But when it goes to the entire network, it can do interesting things like this. So in this naive network where class was connected only to three parameters, the third is not shown here, and then the 9 network [inaudible] but then we asked it to make a tree augmented network with it, try to let it figure out if there should be links that get put in which it thinks improves performance.

So it did build something. And the nears star of course has nothing to do with the nearest galaxy because those are completely different beasts. But it did connect that.

So one would have to be careful with something like that.

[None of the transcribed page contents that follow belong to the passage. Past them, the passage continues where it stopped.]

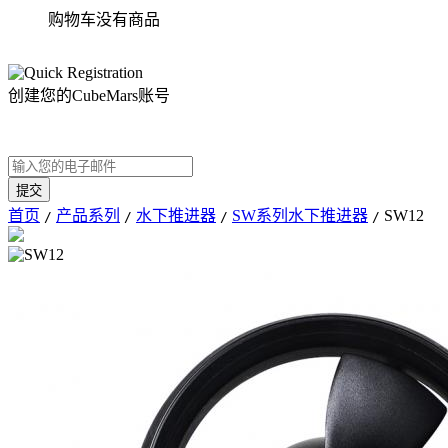
购物车没有商品
创建您的CubeMars账号
首页
产品系列
水下推进器
SW系列水下推进器
SW12
/
/
/
/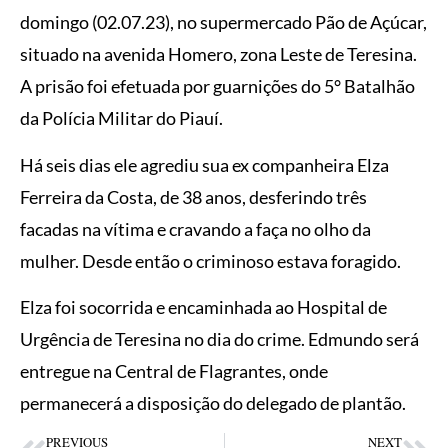
domingo (02.07.23), no supermercado Pão de Açúcar,
situado na avenida Homero, zona Leste de Teresina.
A prisão foi efetuada por guarnições do 5° Batalhão
da Polícia Militar do Piauí.
Há seis dias ele agrediu sua ex companheira Elza
Ferreira da Costa, de 38 anos, desferindo três
facadas na vítima e cravando a faça no olho da
mulher. Desde então o criminoso estava foragido.
Elza foi socorrida e encaminhada ao Hospital de
Urgência de Teresina no dia do crime. Edmundo será
entregue na Central de Flagrantes, onde
permanecerá a disposição do delegado de plantão.
PREVIOUS
NEXT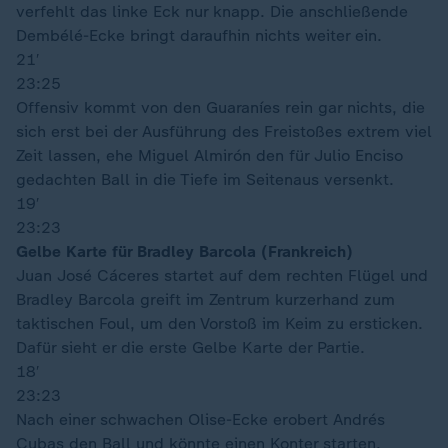
verfehlt das linke Eck nur knapp. Die anschließende
Dembélé-Ecke bringt daraufhin nichts weiter ein.
21′
23:25
Offensiv kommt von den Guaraníes rein gar nichts, die
sich erst bei der Ausführung des Freistoßes extrem viel
Zeit lassen, ehe Miguel Almirón den für Julio Enciso
gedachten Ball in die Tiefe im Seitenaus versenkt.
19′
23:23
Gelbe Karte für Bradley Barcola (Frankreich)
Juan José Cáceres startet auf dem rechten Flügel und
Bradley Barcola greift im Zentrum kurzerhand zum
taktischen Foul, um den Vorstoß im Keim zu ersticken.
Dafür sieht er die erste Gelbe Karte der Partie.
18′
23:23
Nach einer schwachen Olise-Ecke erobert Andrés
Cubas den Ball und könnte einen Konter starten.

So this is what one can come up with again with tree augmented networks. So this is the performance of a tree augmented network that was built completely blindly starting from naive network. And here what we notice compared to the earlier one, for some classes there was an improvement in the performance. But for some other classes not so. So caveats again there.

So this is what we like to go to final. So here is class one and the naive network related to the class one, the features are from node one, node 2, and some of the node for class 2. Some of those features may be common, but not all features going for Nth class, some other parameters go in. So all these different naive networks get connected. And finally a constraint it reminds which of those classes going to

[inaudible] so that's what we like to go to.

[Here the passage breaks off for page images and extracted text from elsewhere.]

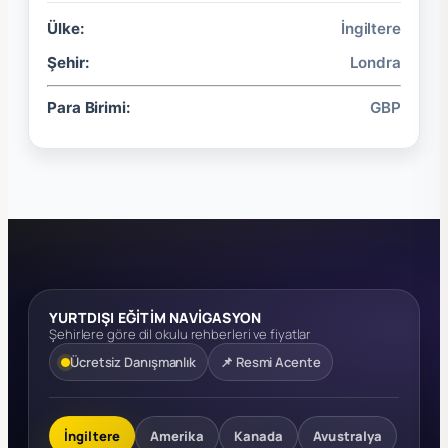
Ülke:
İngiltere
Şehir:
Londra
Para Birimi:
GBP
YURTDIŞI EĞİTİM NAVİGASYON
Şehirlere göre dil okulu rehberleri ve fiyatlar
Ücretsiz Danışmanlık
📌 Resmi Acente
İngiltere
Amerika
Kanada
Avustralya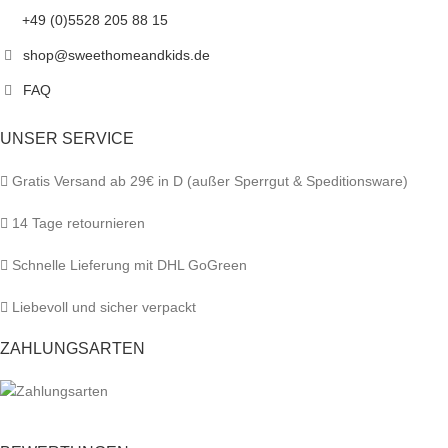
+49 (0)5528 205 88 15
shop@sweethomeandkids.de
FAQ
UNSER SERVICE
Gratis Versand ab 29€ in D (außer Sperrgut & Speditionsware)
14 Tage retournieren
Schnelle Lieferung mit DHL GoGreen
Liebevoll und sicher verpackt
ZAHLUNGSARTEN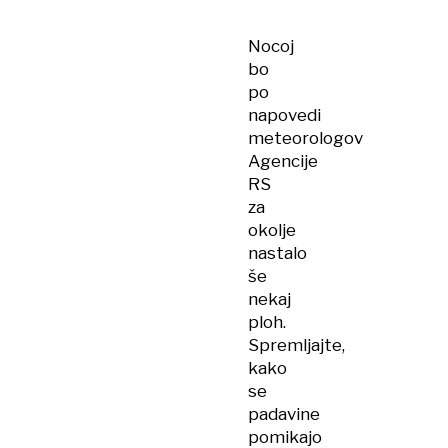
Nocoj
bo
po
napovedi
meteorologov
Agencije
RS
za
okolje
nastalo
še
nekaj
ploh.
Spremljajte,
kako
se
padavine
pomikajo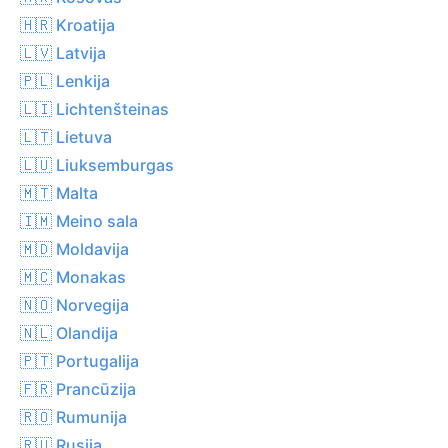
🇭🇷 Kroatija
🇱🇻 Latvija
🇵🇱 Lenkija
🇱🇮 Lichtenšteinas
🇱🇹 Lietuva
🇱🇺 Liuksemburgas
🇲🇹 Malta
🇮🇲 Meino sala
🇲🇩 Moldavija
🇲🇨 Monakas
🇳🇴 Norvegija
🇳🇱 Olandija
🇵🇹 Portugalija
🇫🇷 Prancūzija
🇷🇴 Rumunija
🇷🇺 Rusija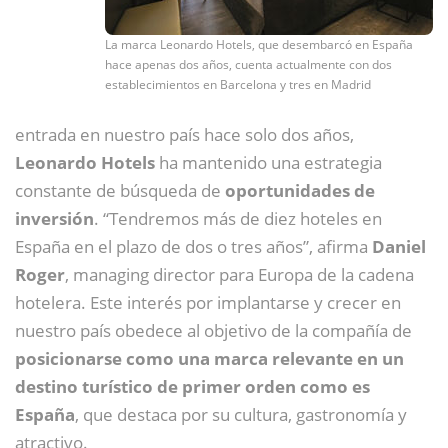
La marca Leonardo Hotels, que desembarcó en España
hace apenas dos años, cuenta actualmente con dos
establecimientos en Barcelona y tres en Madrid
entrada en nuestro país hace solo dos años,
Leonardo Hotels
ha mantenido una estrategia
constante de búsqueda de
oportunidades de
inversión
. “Tendremos más de diez hoteles en
España en el plazo de dos o tres años”, afirma
Daniel
Roger
, managing director para Europa de la cadena
hotelera. Este interés por implantarse y crecer en
nuestro país obedece al objetivo de la compañía de
posicionarse como una marca relevante en un
destino turístico de primer orden como es
España
, que destaca por su cultura, gastronomía y
atractivo.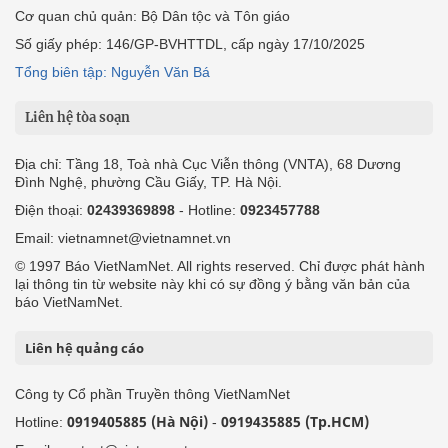
Cơ quan chủ quản: Bộ Dân tộc và Tôn giáo
Số giấy phép: 146/GP-BVHTTDL, cấp ngày 17/10/2025
Tổng biên tập: Nguyễn Văn Bá
Liên hệ tòa soạn
Địa chỉ: Tầng 18, Toà nhà Cục Viễn thông (VNTA), 68 Dương
Đình Nghệ, phường Cầu Giấy, TP. Hà Nội.
Điện thoại:
02439369898
- Hotline:
0923457788
Email: vietnamnet@vietnamnet.vn
© 1997 Báo VietNamNet. All rights reserved. Chỉ được phát hành
lại thông tin từ website này khi có sự đồng ý bằng văn bản của
báo VietNamNet.
Liên hệ quảng cáo
Công ty Cổ phần Truyền thông VietNamNet
0919405885 (Hà Nội)
0919435885 (Tp.HCM)
Hotline:
-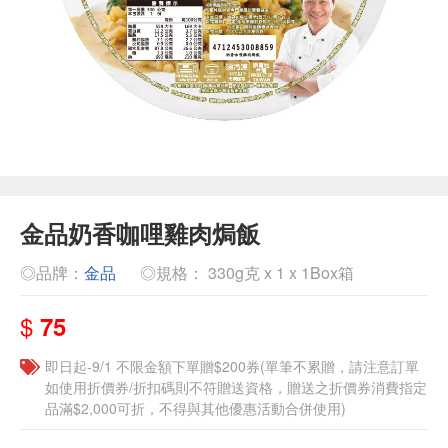
金品奶香咖哩雞肉焗飯
◎品牌：
金品
◎規格： 330g克 x 1 x 1Box箱
$
75
即日起-9/1 不限金額下單贈$200券(單筆不累贈，請注意訂單
如使用折價券/折扣碼則不符贈送資格，贈送之折價券消費指定
品滿$2,000可折，不得與其他優惠活動合併使用)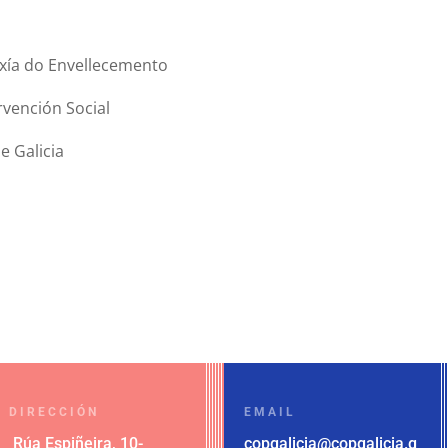
oxía do Envellecemento
rvención Social
de Galicia
DIRECCIÓN
EMAIL
Rúa Espiñeira, 10-
copgalicia@copgalicia.g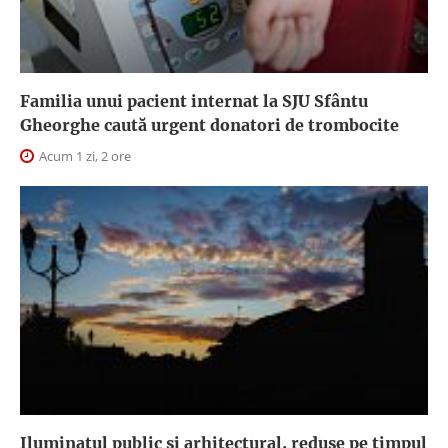
Familia unui pacient internat la SJU Sfântu
Gheorghe caută urgent donatori de trombocite
Acum 1 zi, 2 ore
Iluminatul public şi arhitectural, reduse pe timpul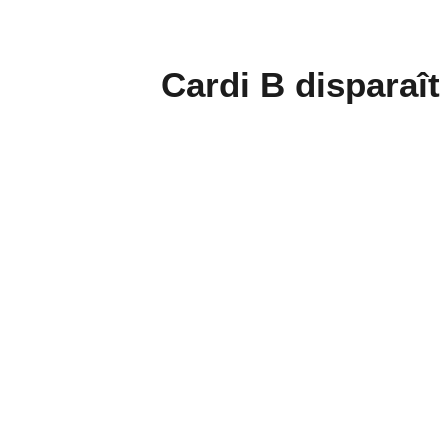
Cardi B disparaî
dominé le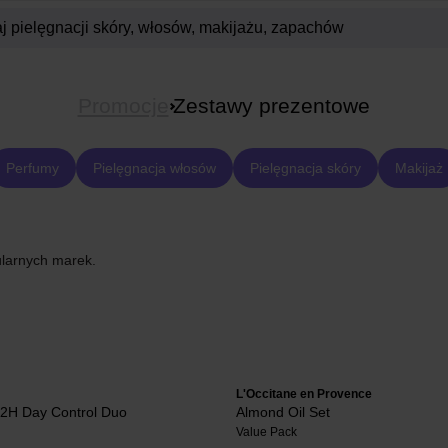
Promocje
Zestawy prezentowe
Perfumy
Pielęgnacja włosów
Pielęgnacja skóry
Makijaż
ularnych marek.
L'Occitane en Provence
H Day Control Duo
Almond Oil Set
Value Pack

So as part of that what we did is that we build a supernova, non-supernova classifier using a very small number of parameters. And the parameters that we decided to use was distance to the nearest star, galaxy proximity. And here we used the normalized galaxy distance. And both these can come from archives so long as that has been observed by some survey before, say Sloan survey. And from the archival lightcurve try to come up with a single characteristic, which is based on the peeks that one sees at the start of the lightcurve and the end of the lightcurve. So not use any of the other lightcurves, not use any of the magnitude of the transients or any other thing. Just three of these parameters and see what we can get from there.

So each of the three parameters of course, there are interesting caveats to look at. And

I'll go into details of some of those. Like proximity to a galaxy, right? Sure, there is a galaxy nearby. But what happens if there is another galaxy nearby? In some case we show our transient where there were two galaxies. So which of those galaxies are you going to use? This small area has been zoomed in here. So in the original picture if you don't look close enough, if you think that this is the galaxy, maybe associated with this possible supernova. But this says that oh, there is a galaxy that's much closer, we just really missed here. So maybe that is the one. So that is where the radius needs to come into the picture.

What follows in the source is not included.